Oil prices dropped in the United States on Monday 20 March 2017 as the growing concerns regarding oil output and high inventories rock the United States. The prices are dropping even though OPEC supported the extension of the six month deal to reduce output and investors worries continue to climb nationwide.

The production cuts are expected to continue into the second half of 2017, according to the Organisation of Petroleum Exporting Countries. Even with this, Benchmark Brent crude did increase, but soon dropped down again. This is a concern across the country for investors who are hoping for a positive outcome moving forward.

Over the past ten days there has been an increase followed by a quick decrease, a constant pattern which has emerged after speculators exited their positions with very high inventory figures. Crude has made a number of attempts to bounce back after the ten percent decline seen a week and a half ago, but the increases have been very short before it drops again.

It’s the analysts that are saying that speculative investors are the ones that are going to continue reducing positions with US producers increasing drilling activities and keeping the industry optimistic about the future, but this is expected to change as OPEC continues to try and reduce supply on a national scale.

Again Capital in New York has advised that the oil is responding to the rise in rig counts and that the momentum is continuing to build on the downside based on the speculative interests in the oil market. This can be seen by the more than one hundred and fifty thousand contracts which were cut last week which relied on Brent and US oil prices becoming firmer. This is a new record.

US drilling data has confirmed that higher production should be expected as fourteen oil rigs were added making the total rigs six hundred and thirty one. This happened in the week up to 17 March 2017 and the most rigs in use since September 2015. This was confirmed by an energy services company, Baker Hughes.
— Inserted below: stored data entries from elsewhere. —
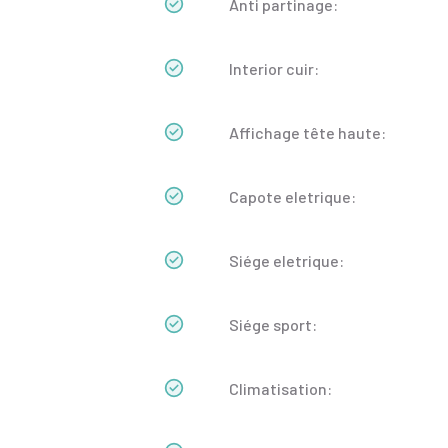
Anti partinage:
Interior cuir:
Affichage tête haute:
Capote eletrique:
Siége eletrique:
Siége sport:
Climatisation: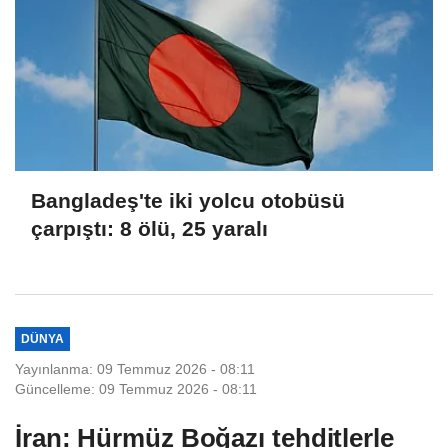
Bangladeş'te iki yolcu otobüsü
çarpıştı: 8 ölü, 25 yaralı
DÜNYA
Yayınlanma: 09 Temmuz 2026 - 08:11
Güncelleme: 09 Temmuz 2026 - 08:11
İran: Hürmüz Boğazı tehditlerle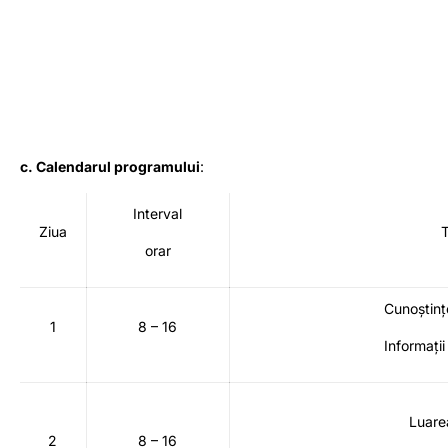
c. Calendarul programului
:
Interval
Ziua
orar
Cunoștinț
1
8 – 16
Informați
Luare
2
8 – 16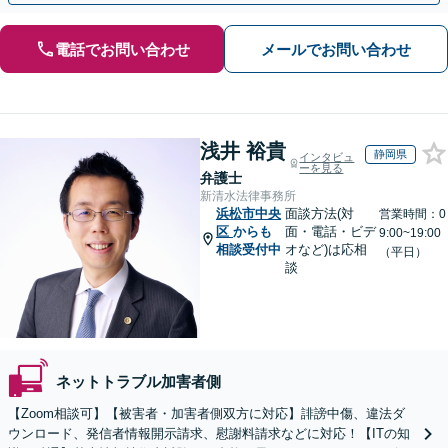
電話でお問い合わせ
メールでお問い合わせ
浅井 裕貴
静岡県
インタビュ
ーを見る
弁護士
新清水法律事務所
浜松市中央
面談方法(対
営業時間：0
区
からも
面・電話・ビデ
9:00~19:00
相談受付中
オなど)は応相
（平日）
談
ネットトラブル加害者側
【Zoom相談可】【被害者・加害者側双方に対応】誹謗中傷、違法ダ
ウンロード、発信者情報開示請求、慰謝料請求などに対応！【ITの知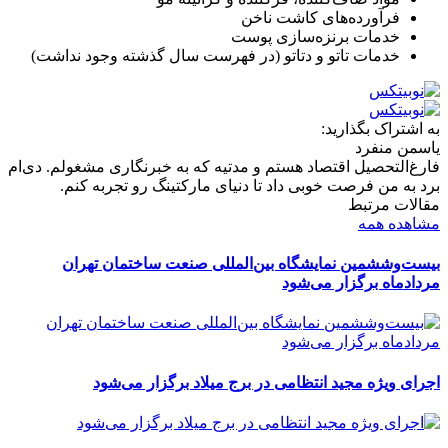
فرآورده‌های کاشت ناخن
خدمات برنزه‌سازی پوست
خدمات تاتو و دتاتو (در فهرست سال گذشته وجود نداشت)
به اشتراک بگذارید:
یاسمن منفرد
فارغ‌التحصیل اقتصاد هستم و مدتیه که به خبرنگاری مشغولم. دی‌ام
برد به من فرصت خوبی داد تا دنیای مارکتینگ رو تجربه کنم.
مقالات مرتبط
مشاهده همه
بیست‌وششمین نمایشگاه بین‌المللی صنعت ساختمان تهران
مردادماه برگزار می‌شود
اجرای ویژه مجید انتظامی در برج میلاد برگزار می‌شود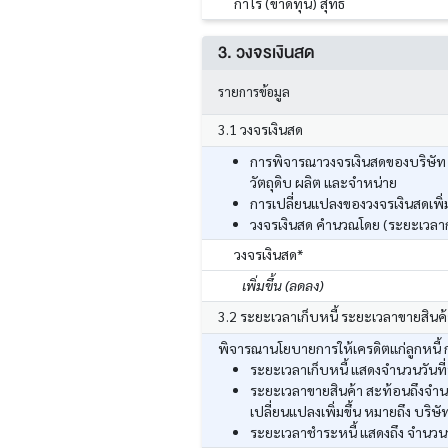
กำไร (ขาดทุน) สุทธิ
3. วงจรเงินสด
รายการข้อมูล
3.1 วงจรเงินสด
การพิจารณาวงจรเงินสดของบริษัท ส
วัตถุดิบ ผลิต และจำหน่าย
การเปลี่ยนแปลงของวงจรเงินสดเพิ่มข
วงจรเงินสด คำนวณโดย (ระยะเวลากา
วงจรเงินสด*
เพิ่มขึ้น (ลดลง)
3.2 ระยะเวลาเก็บหนี้ ระยะเวลาขายสินค
พิจารณานโยบายการให้เครดิตแก่ลูกหนี้ กา
ระยะเวลาเก็บหนี้ แสดงจำนวนวันที่
ระยะเวลาขายสินค้า สะท้อนถึงจำนวน
เปลี่ยนแปลงเพิ่มขึ้น หมายถึง บริษั
ระยะเวลาชำระหนี้ แสดงถึง จำนวนวัน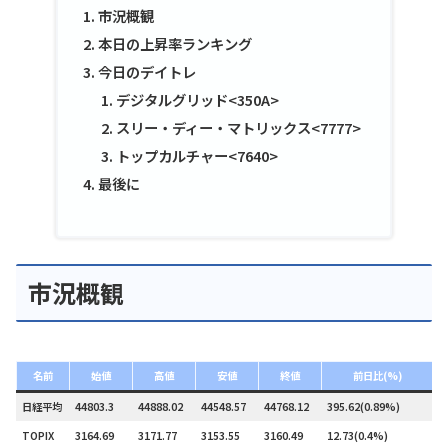
市況概観
本日の上昇率ランキング
今日のデイトレ
デジタルグリッド<350A>
スリー・ディー・マトリックス<7777>
トップカルチャー<7640>
最後に
市況概観
名前
始値
高値
安値
終値
前日比(%)
日経平均
44803.3
44888.02
44548.57
44768.12
395.62(0.89%)
0
TOPIX
3164.69
3171.77
3153.55
3160.49
12.73(0.4%)
2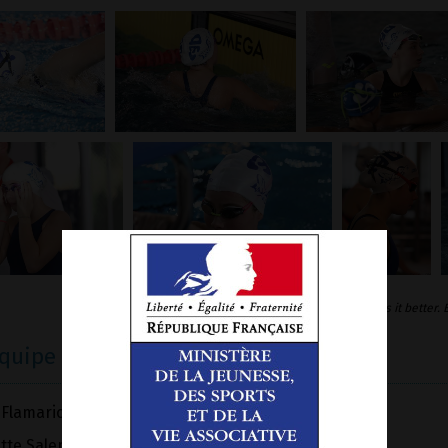
Joomla Gallery
makes it better.
équipe
 Flamarion (Présidente)
tte Salem (Secrétaire)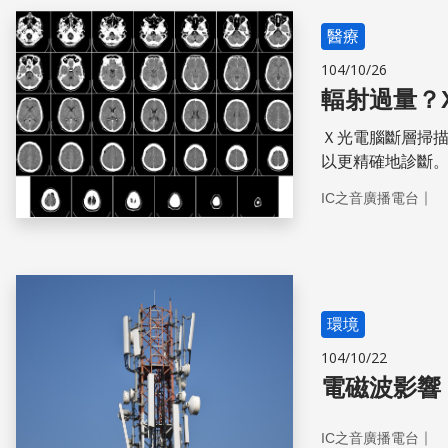
醫療
104/10/26
輻射過量？
Ｘ光電腦斷層掃
以更精確地診斷
｜
IC之音廣播電台
環境
104/10/22
電磁波影響
｜
IC之音廣播電台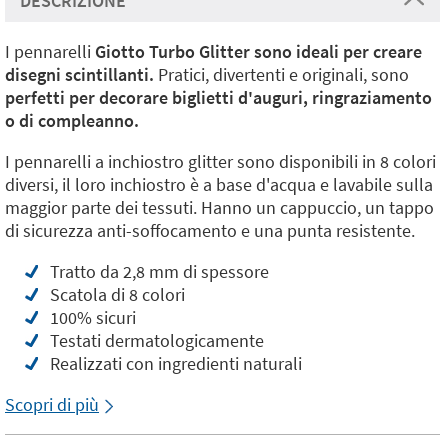
DESCRIZIONE
I pennarelli
Giotto Turbo Glitter sono ideali per creare
disegni scintillanti.
Pratici, divertenti e originali, sono
perfetti per decorare biglietti d'auguri, ringraziamento
o di compleanno.
I pennarelli a inchiostro glitter sono disponibili in 8 colori
diversi, il loro inchiostro è a base d'acqua e lavabile sulla
maggior parte dei tessuti. Hanno un cappuccio, un tappo
di sicurezza anti-soffocamento e una punta resistente.
Tratto da 2,8 mm di spessore
Scatola di 8 colori
100% sicuri
Testati dermatologicamente
Realizzati con ingredienti naturali
Scopri di più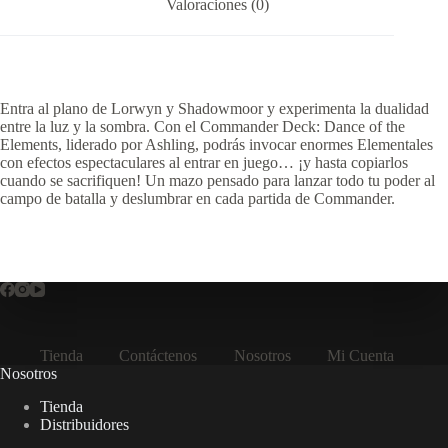
Valoraciones (0)
Entra al plano de Lorwyn y Shadowmoor y experimenta la dualidad
entre la luz y la sombra. Con el Commander Deck: Dance of the
Elements, liderado por Ashling, podrás invocar enormes Elementales
con efectos espectaculares al entrar en juego… ¡y hasta copiarlos
cuando se sacrifiquen! Un mazo pensado para lanzar todo tu poder al
campo de batalla y deslumbrar en cada partida de Commander.
Tienda
Contáctenos
Nosotros
Mi Cuenta
Nosotros
Tienda
Distribuidores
The US West Texas Intermediate crude prices regained from their losses, but remained down by forty three cents offering a price of $48.35 per barrel, but Brent only dropped by nine cents a barrel to $51.67 per barrel. This was recorded at 11.53am EDT on Monday 20 March 2017.

The deal between the OPEC and other producers is concerned about their effectiveness as US production continues to rise. This could result in further decreases in pricing moving forward and production levels increasing as a result.

With the increase in non-OPEC supplies, analysts at JP Morgan were forced to make the decision to cuts their 2017 and 2018 pricing forecasts for Brent and West Texas Intermediate. The forecast included West Texas Intermediate dropping from $53.75 to $53.50 and Brent dropping from $55.75 to $55.30.

OPEC has basically dug themselves into a hole and this could result in them needing an extension. It could result in further increases as producers become more vigorous than the existing model that we have in front of us right now.

An OPEC kingpin in Saudi Arabia was working to the output cut pledges, yet official data has revealed that the crude exports had fallen by around three hundred thousand bpd in January 2017. This is a growing concern which must be monitored closely as prices continue to rise and fall as a result, which could lead to further cuts in the future.